The January installment of Martha @ Mother features a celebrity interview. "Martha Graham" (a/k/a Richard Move) interviews choreographer Murray Louis about his 44-year personal and professional relationship with Alwin Nikolais. Louis, a charmer and an adroit talker, launches a compliment: finally Martha Graham has acquired a body large enough to house her monumental spirit. The six-foot-three Move — elegantly gowned, a giant gold key topping a large bun of black hair— preens with genteel satisfaction.

One of the delights of this series is its blend of absurdity and seriousness. Louis, for instance, gives an earnest little speech about the mission of the dancer, which is not that far from the oracular pearls "Martha" drops from time to time. We listen to one gravely and howl at the other, always understanding the truth in both.

This time the Graham parodies that form the backbone of each of these shows feature a chorus of bare- buttocked men who dive lasciviously around Martha or march past her while she shudders with pleasure. Conflating Graham's Errand Into the Maze and Cave of the Heart, Move conquers the "Creature of Fear" (Reid Hutchins), but from Christopher Boyd's clever parody of a Noguchi set (the phallic spear of Judith joined to the "crotch" of Errand) she draws a red rope from the mouth of a coiled snake. Later, hemmed in by men, she pulls another red rope from her bosom and does a terrific imitation of Takako Asakawa's over-the-top mugging as Medea in the video of Cave. Clad in a striped dress, Move also cleverly depicts the earlier, archaically angular Graham of the 1932 Satyric Festival Song.
 

The Charles Atlas video compilation that serves as overture here features heard rhythms: tap dancers' feet, Mary Wigman pounding the floor in her Witch Dance, Watusi warriors, Nijinsky's Rite of Spring, etc. Ironically, the five introspective solos featured in Move's modern dance revue use very little footwork. Feet planted, Sandra Kaufmann sways and dips her body in a dramatically compelling if physically light performance of Doris Humphrey's 1931 Two Ecstatic Themes. Lance Gries, in an excerpt from a longer work to be performed at Danspace next week, makes his arms and legs snake around him and between his legs; his back to us most of the time, Gries makes his very silkiness disturbing. In Hope's Play, Hope Clark also begins with her back to the audience and gradually works her way around the tiny stage, the dynamics altering in response to her fascinating vocalizing— now sweet and low, now squeaking, a small creature in distress. Like Gries, José Navas offers his butt, but his Aurora is an intriguing and arduous voyage, shaped by something like anger. I'm struck by how ongoing all these solos are. In the New York premiere of her Tala, Molissa Fenley, as is her wont, never stops the muscular, curving press of her arms against space, the fling of one leg, the soft tread of her feet. Martha makes her gracious appearances through a coincidental minefield of ordeals.

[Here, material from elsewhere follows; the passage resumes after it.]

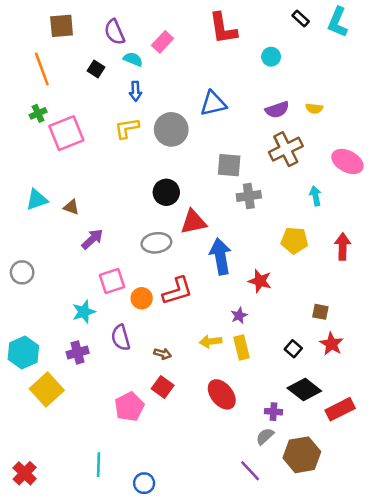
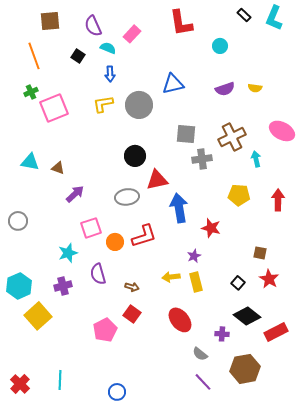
brown cross: (286, 149) -> (232, 137), moved
cyan triangle: (37, 200) -> (30, 162), turned 30
gray semicircle: (265, 436) -> (200, 354), moved, turned -98
cyan line: (98, 465) -> (60, 380), moved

Viola Farber's dancing, I once wrote, looked as if it might have been flung onto her from outer space; she absorbed it and transformed it. During her years with Merce Cunningham's company (1953­1965), he mined her unique combination of elegance and instability. However gently her long legs and beautifully arched feet probed the air, her limbs seemed to conspire against one another. When calm, she could look like a wading bird picking its way along a strange shore.

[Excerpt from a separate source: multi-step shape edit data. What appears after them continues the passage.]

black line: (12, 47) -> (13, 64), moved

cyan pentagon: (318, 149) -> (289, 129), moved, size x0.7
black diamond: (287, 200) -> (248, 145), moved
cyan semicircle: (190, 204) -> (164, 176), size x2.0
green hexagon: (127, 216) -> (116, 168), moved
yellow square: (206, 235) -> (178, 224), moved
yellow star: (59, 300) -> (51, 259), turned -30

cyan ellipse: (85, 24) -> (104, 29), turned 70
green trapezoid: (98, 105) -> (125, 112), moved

Her works for the company she founded in 1968 were fields of dancing so fevered and difficult that the dancers often looked as if they were having beautiful fits, punctuated by small eruptions of tenderness. She challenged everyone she came in contact with: her company members, dancers who took her classes during the years she taught regularly in New York, those who worked with her in Angers from 1981 to 1983 when she headed the Centre National de Danse Contemporaine, students who knew her at the London Contemporary Dance School between 1984 and 1987, students at Sarah Lawrence where she was teaching at the time of her wholly unexpected death.

If she was occasionally fierce to people about dancing, it's because she was fierce about dancing— wanting it to be uncompromising, as full or high or fast or serene as it could be. But how she lit up with wonder and sweetness when life or people or dancing delighted her! Those grieving for her will remember that.